Thanks for all your replies! I think you're absolutely right about it being personality. My puppy squeals and makes the weirdest noises too. Sometimes I have to question whether she's a real puppy. I have never heard of puppies squealing before, but it's fine as long as she's not in pain or something. That was the only reason I was worried. THanks you guys!! =)


----------



## foxywench (Feb 7, 2005)

make sure your vet checks it out though, it could be a pulled muscle or even knee problens (which would explain why its only once in a while)
the only time my chis ever what i call scream is well...vixie has NEVER done it, dodger however does when hes extreemly frightend, when he hurt his leg he screamed but the doc said the majority of the noise was from frightening hiself, then the other day i was at work and dad whent to let him out of his crate , hes still unsure of men but usually is happy when anyone lets him out of the crate he HATES that thing! but while he was squeeking to get out as soon as my dad opened the door he started screaming the same as when he hurt his leg.

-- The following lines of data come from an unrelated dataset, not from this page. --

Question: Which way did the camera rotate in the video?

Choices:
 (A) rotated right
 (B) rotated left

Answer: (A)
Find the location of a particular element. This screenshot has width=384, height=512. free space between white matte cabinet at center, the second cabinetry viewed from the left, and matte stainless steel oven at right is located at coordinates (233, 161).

or it could just be a personality quirk


----------



## kimmiek915 (Oct 4, 2005)

I will definitely ask my vet when I see her next week. Thanks for your advice! =)


----------



## TareG (Aug 13, 2005)

yes, ask the vet just to be sure, but I wouldnt be too concerned at this point. And I know what you guys are saying about the prehistoric noises...I swear Halle is a terodactyl sometimes!!! :shock:


----------



## kimmiek915 (Oct 4, 2005)

Yes, that's precisely the noise. I couldn't have described it better!! LOL...


----------